# Information shown
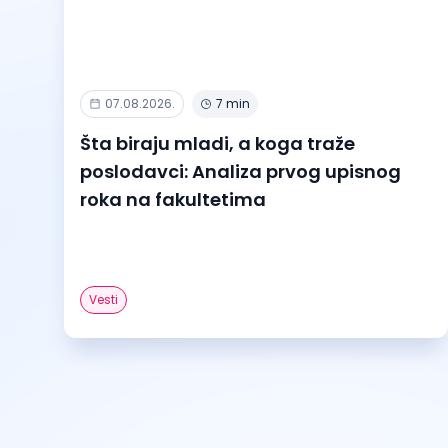
07.08.2026.
7 min
Šta biraju mladi, a koga traže
poslodavci: Analiza prvog upisnog
roka na fakultetima
Vesti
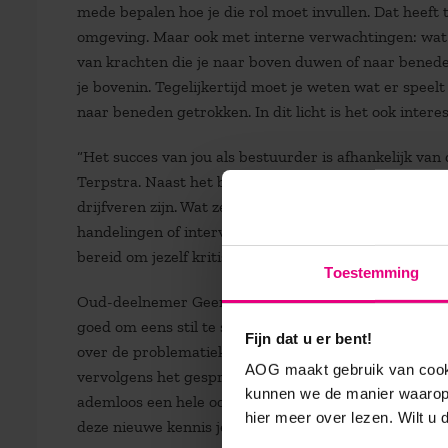
mede bepalen hoe je die rol moet invullen. Dat heeft
omgeving. Maar ook met interne verwachtingen: wat w
van krachten die je naar boven duwen of naar beneden
je bovenin. Tegelijkertijd moet je weten wat er speelt
naar beneden getrokken. In dit licht is het ook intere
“Het succes van jou als bestuurder is afhankelijk va
Terpstra. Naast het begrijpen en doorgronden van co
drijfveren zijn. Wat zet jou in beweging? Waar haal j
handelingen of interventies je uitvoert, of juist niet. 
bereid om jezelf kritisch tegen het licht te houden?
Toestemming
Oud-deelnemer Geert Popma vult aan: “je ontdekt tijde
goed om eens stil te staan bij problemen en niet direc
Fijn dat u er bent!
over de problematiek en je kunt sparren met medede
AOG maakt gebruik van cooki
vervolgens het gesprek aan met de groep. Soms in c
kunnen we de manier waarop 
ademloos een hele ochtend te luisteren. Met soms pr
hier meer over lezen. Wilt u
deze nieuwe kennis je eigen visie te formuleren op goe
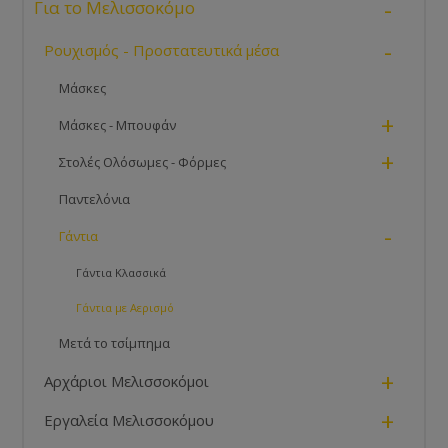
-
Για το Μελισσοκόμο
-
Ρουχισμός - Προστατευτικά μέσα
Μάσκες
+
Μάσκες - Μπουφάν
+
Στολές Ολόσωμες - Φόρμες
Παντελόνια
-
Γάντια
Γάντια Κλασσικά
Γάντια με Αερισμό
Μετά το τσίμπημα
+
Αρχάριοι Μελισσοκόμοι
+
Εργαλεία Μελισσοκόμου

# Exercise
Which lines above include the word "licht"? Show each one.

# Answer
naar beneden getrokken. In dit licht is het ook intere
bereid om jezelf kritisch tegen het licht te houden?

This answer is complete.